In a Tuesday note issued prior to the news of the confirmed sickness case in Macau, Nomura’s Instinet LLC drew parallels between what happened in the Hong Kong and Macau economies during respectively the late 2002 – into 2003 – outbreak in mainland China, Hong Kong – and eventually internationally – of coronavirus sickness known as Severe Acute Respiratory Syndrome (Sars); and the avian flu cases in southern China in 2008.
Referring to cases of sickness related to the Wuhan outbreak, Nomura stated: “How the U.S.-listed Macau gaming stocks perform from here, will, in our view, be tied to containment efforts.”

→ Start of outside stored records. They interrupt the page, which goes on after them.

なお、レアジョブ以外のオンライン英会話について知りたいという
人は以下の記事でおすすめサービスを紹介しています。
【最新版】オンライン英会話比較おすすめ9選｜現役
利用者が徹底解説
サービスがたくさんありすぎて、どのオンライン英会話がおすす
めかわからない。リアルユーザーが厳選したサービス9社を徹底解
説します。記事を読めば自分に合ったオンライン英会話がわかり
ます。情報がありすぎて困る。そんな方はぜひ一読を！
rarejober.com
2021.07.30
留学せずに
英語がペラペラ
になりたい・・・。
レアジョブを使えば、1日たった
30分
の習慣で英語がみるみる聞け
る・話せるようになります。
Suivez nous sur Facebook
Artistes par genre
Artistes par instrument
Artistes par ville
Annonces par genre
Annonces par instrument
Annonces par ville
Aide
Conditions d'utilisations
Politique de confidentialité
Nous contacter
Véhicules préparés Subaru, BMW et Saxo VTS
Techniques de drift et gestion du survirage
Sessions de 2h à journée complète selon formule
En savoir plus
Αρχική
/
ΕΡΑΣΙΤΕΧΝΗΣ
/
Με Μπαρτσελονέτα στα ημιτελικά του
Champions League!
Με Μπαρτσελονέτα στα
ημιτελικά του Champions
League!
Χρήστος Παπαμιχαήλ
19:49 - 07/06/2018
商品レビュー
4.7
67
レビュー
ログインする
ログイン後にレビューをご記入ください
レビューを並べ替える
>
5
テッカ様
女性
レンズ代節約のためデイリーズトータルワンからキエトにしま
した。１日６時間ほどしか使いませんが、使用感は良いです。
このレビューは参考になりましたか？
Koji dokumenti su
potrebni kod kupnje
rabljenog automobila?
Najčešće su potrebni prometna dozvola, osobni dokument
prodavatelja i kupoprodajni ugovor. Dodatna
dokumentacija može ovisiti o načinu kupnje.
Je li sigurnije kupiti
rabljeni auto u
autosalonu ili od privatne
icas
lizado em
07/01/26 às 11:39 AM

Analysts Harry Curtis, Brian Dobson and Daniel Adam added: “The smaller the number of new cases, the less likely it is that investors will be concerned. The inverse also holds true.”
“The impact of pandemics on stocks tends to be at its worst before the WHO [World Health Organization] issues travel warnings. These are interesting historic[al] perspectives, but the path and intensity of the virus in the near term is unknowable,” the Nomura team stated.
Health declaration
The interdepartmental panel that attended the Macau government’s Wednesday morning media briefing stated the city was not planning any restrictions in relation to the inbound-visitor market. But the authorities were asking visitors to fill in and submit a health declaration form on arriving Macau, as well as to undergo body-temperature screening at the city’s border checkpoints.
Cases linked to the Wuhan outbreak have now been reported in South Korea, Japan, Thailand and the United States.
In a Wednesday memo issued after the news of the confirmed case in Macau, JP Morgan Securities (Asia Pacific) Ltd said it had not yet heard of any “major cancellations” for Macau’s casino hotels or junkets during the upcoming Chinese New Year holiday. However, sentiment in the near-term among investors in Macau gaming stocks “could stay weak” in light of likely further media coverage of the Wuhan-linked viral pneumonia outbreak.
The JP Morgan team also wrote it did not think the impact of the viral pneumonia cases “comparable” to the 2002-2003 Sars outbreak. It stated: “…back in 2003, [Macau] demand came primarily from Guangdong/Hong Kong, as it was before the first [Las] Vegas-type casinos …opened.”
The first Western-style resort in the city – Sands Macao, a property on Macau peninsula and promoted by Sands China Ltd, opened in 2004, JP Morgan’s analysts DS Kim, Derek Choi and Jeremy An reminded their clients.